In a study conducted by Stringasci et al. the thermogenic agents/vasodilators menthol, ginger, and methyl nicotinate (MN) incorporated into ALA and MAL creams were tested. The results showed that the incorporation of MN to the MAL cream improved the production of PpIX in the tissue. [10]

The use of a thermogenic and vasodilating substance such as MN can facilitate the skin permeation of the precursor, improving its penetration, and make it possible to obtain PpIX production in greater tissue depth. [11,12] In addition, the increase in metabolism associated with MN could accelerate and optimize the production process of PpIX. [5,11] Also, the substance's vasodilating action would increase the oxygen supply of the skin, again optimizing the effect of PDT. [13].

MN has been used in many percutaneous penetration studies, from in vitro to clinical studies. [14] However, there are no studies that investigate the MN ability to optimize topical PDT using topical MAL. The association of MN with MAL cream has the potential to facilitate the penetration of the cream and consequently increase the PpIX produced in the tissue, allowing improvements in the treatment protocols. This improvement of the production of PpIX would require shorter cream incubation times, in addition to allowing the treatment of thicker lesions and increasing the effectiveness of treatments.

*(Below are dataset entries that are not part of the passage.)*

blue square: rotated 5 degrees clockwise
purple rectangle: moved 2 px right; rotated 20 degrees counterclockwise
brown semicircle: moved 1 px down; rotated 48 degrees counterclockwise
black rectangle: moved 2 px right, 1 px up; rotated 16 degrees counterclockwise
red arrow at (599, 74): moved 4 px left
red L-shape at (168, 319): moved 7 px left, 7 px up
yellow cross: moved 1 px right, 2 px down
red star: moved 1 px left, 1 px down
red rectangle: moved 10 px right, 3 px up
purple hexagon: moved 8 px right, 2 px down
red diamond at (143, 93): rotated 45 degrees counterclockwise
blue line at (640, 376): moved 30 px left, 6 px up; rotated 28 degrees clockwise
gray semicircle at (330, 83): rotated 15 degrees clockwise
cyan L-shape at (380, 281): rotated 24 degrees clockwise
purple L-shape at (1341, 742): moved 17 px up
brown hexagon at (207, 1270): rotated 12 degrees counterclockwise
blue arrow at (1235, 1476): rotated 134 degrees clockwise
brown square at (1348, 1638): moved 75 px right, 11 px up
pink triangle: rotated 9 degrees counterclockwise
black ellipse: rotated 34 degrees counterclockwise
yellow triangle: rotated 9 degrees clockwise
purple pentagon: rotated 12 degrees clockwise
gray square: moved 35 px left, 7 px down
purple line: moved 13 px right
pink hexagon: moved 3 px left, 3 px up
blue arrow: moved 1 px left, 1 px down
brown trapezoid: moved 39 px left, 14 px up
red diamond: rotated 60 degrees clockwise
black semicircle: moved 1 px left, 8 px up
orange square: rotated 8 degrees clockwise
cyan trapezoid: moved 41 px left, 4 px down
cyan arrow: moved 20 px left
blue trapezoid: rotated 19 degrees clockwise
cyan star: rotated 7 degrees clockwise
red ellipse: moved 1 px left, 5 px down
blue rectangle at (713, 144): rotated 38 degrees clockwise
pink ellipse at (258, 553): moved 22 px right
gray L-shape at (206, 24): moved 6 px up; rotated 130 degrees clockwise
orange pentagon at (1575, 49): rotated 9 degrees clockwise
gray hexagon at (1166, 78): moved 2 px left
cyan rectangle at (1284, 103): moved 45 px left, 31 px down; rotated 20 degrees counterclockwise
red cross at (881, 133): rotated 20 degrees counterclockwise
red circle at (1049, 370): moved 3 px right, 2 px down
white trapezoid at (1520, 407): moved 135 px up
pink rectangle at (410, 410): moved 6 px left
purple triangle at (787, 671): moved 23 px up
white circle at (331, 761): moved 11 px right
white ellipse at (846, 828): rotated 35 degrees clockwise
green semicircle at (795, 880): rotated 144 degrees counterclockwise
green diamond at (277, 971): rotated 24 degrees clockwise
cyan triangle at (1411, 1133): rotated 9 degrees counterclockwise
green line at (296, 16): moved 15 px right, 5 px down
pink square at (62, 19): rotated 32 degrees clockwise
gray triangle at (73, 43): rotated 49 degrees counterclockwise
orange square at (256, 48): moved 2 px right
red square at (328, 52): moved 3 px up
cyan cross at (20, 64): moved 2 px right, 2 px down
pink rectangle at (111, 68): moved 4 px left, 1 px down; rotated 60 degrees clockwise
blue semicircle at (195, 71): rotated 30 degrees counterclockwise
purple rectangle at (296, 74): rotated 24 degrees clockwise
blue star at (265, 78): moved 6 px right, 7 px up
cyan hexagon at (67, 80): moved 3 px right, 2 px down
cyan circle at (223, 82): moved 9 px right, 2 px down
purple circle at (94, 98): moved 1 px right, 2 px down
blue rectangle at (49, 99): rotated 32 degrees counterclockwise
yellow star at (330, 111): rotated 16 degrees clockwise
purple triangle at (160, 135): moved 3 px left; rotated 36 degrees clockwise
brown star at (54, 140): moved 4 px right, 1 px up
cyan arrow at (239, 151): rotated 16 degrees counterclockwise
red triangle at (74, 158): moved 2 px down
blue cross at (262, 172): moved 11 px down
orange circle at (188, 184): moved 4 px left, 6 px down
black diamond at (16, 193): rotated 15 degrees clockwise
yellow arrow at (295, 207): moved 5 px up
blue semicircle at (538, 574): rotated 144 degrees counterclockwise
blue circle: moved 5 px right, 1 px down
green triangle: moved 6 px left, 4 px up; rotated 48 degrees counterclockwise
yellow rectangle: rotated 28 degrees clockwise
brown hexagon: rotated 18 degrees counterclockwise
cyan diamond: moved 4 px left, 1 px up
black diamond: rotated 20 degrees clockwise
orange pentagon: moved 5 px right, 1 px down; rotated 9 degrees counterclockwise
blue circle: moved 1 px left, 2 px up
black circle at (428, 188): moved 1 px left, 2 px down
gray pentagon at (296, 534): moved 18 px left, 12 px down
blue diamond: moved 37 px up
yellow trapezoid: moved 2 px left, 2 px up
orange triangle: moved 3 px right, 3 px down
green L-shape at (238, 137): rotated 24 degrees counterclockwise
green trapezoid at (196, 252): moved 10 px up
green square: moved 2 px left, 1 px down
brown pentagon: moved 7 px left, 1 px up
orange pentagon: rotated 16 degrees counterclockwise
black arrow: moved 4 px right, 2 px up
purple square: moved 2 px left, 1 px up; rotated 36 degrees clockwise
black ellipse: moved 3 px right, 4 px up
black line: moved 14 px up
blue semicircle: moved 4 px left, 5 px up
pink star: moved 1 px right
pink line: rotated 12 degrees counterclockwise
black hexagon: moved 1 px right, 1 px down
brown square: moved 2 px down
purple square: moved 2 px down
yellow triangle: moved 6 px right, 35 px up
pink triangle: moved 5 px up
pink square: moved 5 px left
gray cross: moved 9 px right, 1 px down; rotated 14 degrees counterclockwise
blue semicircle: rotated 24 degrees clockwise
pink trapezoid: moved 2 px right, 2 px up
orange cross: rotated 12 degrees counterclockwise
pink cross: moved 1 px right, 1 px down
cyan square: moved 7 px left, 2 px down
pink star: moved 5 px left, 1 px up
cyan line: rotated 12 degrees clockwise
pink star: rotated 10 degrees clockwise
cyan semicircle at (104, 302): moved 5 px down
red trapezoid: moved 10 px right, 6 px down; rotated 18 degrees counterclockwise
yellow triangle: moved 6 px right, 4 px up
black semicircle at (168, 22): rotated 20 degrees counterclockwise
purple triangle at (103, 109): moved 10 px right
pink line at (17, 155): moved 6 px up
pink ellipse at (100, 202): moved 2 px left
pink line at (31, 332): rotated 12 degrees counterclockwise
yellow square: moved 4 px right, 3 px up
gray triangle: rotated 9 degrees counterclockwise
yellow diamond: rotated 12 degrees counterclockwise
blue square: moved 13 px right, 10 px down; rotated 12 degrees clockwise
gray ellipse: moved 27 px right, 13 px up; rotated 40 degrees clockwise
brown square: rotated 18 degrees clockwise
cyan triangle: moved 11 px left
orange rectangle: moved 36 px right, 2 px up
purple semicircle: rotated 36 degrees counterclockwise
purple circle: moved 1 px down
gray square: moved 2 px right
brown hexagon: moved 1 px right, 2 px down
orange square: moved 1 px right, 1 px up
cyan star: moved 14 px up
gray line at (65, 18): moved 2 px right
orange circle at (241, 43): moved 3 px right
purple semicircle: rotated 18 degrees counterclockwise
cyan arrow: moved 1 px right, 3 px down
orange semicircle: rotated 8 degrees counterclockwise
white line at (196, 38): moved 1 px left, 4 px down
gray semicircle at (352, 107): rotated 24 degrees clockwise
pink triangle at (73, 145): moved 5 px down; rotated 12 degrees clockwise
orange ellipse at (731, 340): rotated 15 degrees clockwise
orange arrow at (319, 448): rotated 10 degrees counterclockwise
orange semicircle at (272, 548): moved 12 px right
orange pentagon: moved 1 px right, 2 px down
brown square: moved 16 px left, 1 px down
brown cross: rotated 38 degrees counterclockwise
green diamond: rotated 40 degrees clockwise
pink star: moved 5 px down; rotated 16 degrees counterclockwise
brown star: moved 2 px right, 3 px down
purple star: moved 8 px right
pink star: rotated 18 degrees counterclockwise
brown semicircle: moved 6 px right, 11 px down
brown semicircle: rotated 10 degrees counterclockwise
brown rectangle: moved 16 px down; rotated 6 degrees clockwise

Besides, an important aspect of topical PDT is the stinging pain reported by patients during illumination, pain so severe that many patients do not complete treatment or do not accept a new PDT treatment. [15,16] Studies have reported a possible analgesic effect of MN, thus, in addition to optimizing the treatment result, MN also has the potential to minimize the pain of patients during illumination. [17]

This study investigates the safety of topical use in NM, as well as its ability to improve the efficiency of topical PDT. So, we will investigate the cytotoxicity of MN, as well as its actions in increasing cellular metabolism and vasodilation. When associated with MAL cream, its ability to optimize the formation of PpIX in the tissue will be investigated: in quantity, depth, and time of production, in addition to assessing the severity of necrosis obtained by treatments.